(Goal of the exercise) Skipping any pictures, repeat exactly and only the lines from the one that holds "KOENIG & BAUE" to the last line of the material, both included.

[[ The data open ]]

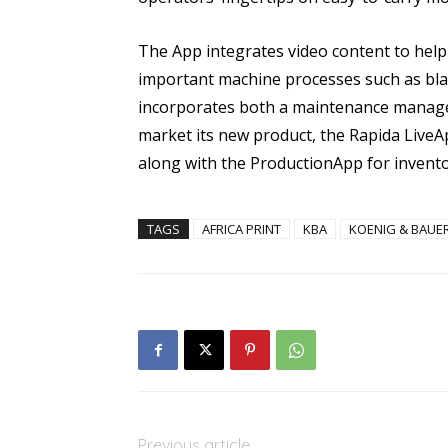
The App integrates video content to help
important machine processes such as bla
incorporates both a maintenance manage
market its new product, the Rapida LiveA
along with the ProductionApp for inven
TAGS
AFRICA PRINT
KBA
KOENIG & BAUE
Previous article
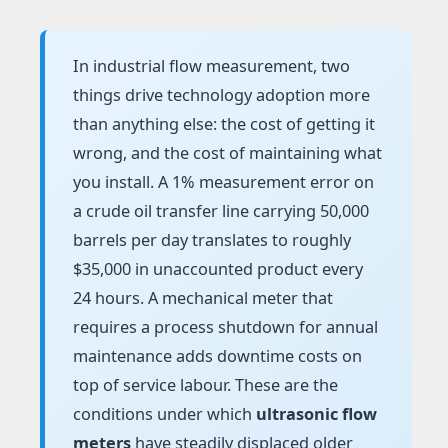
In industrial flow measurement, two
things drive technology adoption more
than anything else: the cost of getting it
wrong, and the cost of maintaining what
you install. A 1% measurement error on
a crude oil transfer line carrying 50,000
barrels per day translates to roughly
$35,000 in unaccounted product every
24 hours. A mechanical meter that
requires a process shutdown for annual
maintenance adds downtime costs on
top of service labour. These are the
conditions under which
ultrasonic flow
meters
have steadily displaced older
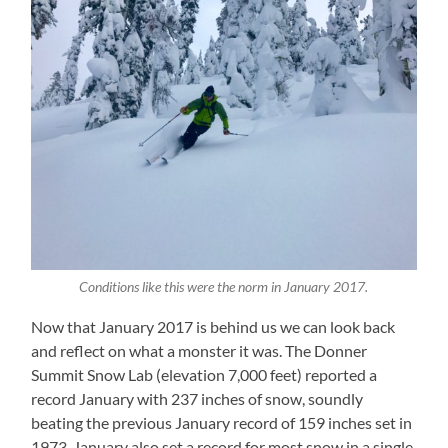
Conditions like this were the norm in January 2017.
Now that January 2017 is behind us we can look back
and reflect on what a monster it was. The Donner
Summit Snow Lab (elevation 7,000 feet) reported a
record January with 237 inches of snow, soundly
beating the previous January record of 159 inches set in
1973. January also set a record for most snow in a single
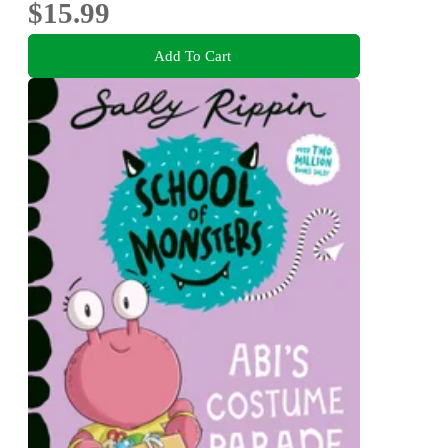
$15.99
Add To Cart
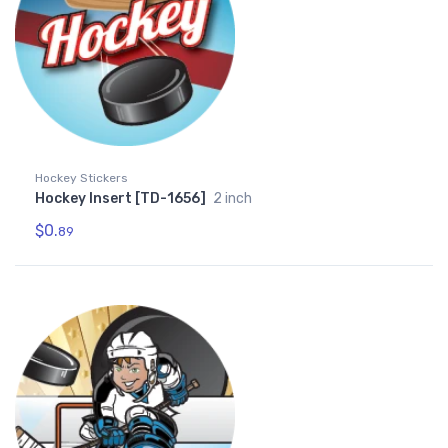
Hockey Stickers
Hockey Insert [TD-1656]
2 inch
$0.
89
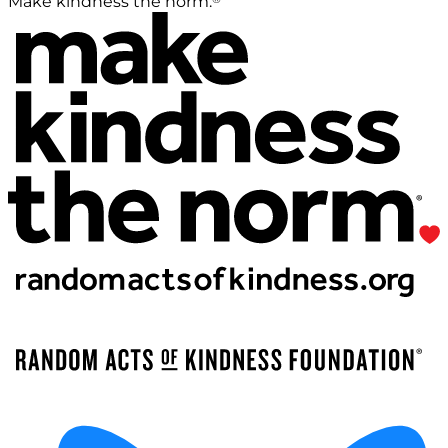
Make kindness the norm.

[[ The data closed ]]

(Written response)
KOENIG & BAUE
Previous article
In industrial flow measurement, two
things drive technology adoption more
than anything else: the cost of getting it
wrong, and the cost of maintaining what
you install. A 1% measurement error on
a crude oil transfer line carrying 50,000
barrels per day translates to roughly
$35,000 in unaccounted product every
24 hours. A mechanical meter that
requires a process shutdown for annual
maintenance adds downtime costs on
top of service labour. These are the
conditions under which
ultrasonic flow
meters
have steadily displaced older
Conditions like this were the norm in January 2017.
Now that January 2017 is behind us we can look back
and reflect on what a monster it was. The Donner
Summit Snow Lab (elevation 7,000 feet) reported a
record January with 237 inches of snow, soundly
beating the previous January record of 159 inches set in
1973. January also set a record for most snow in a single
$15.99
Add To Cart
Hockey Stickers
Hockey Insert [TD-1656]
2 inch
$0.
89
Make kindness the norm.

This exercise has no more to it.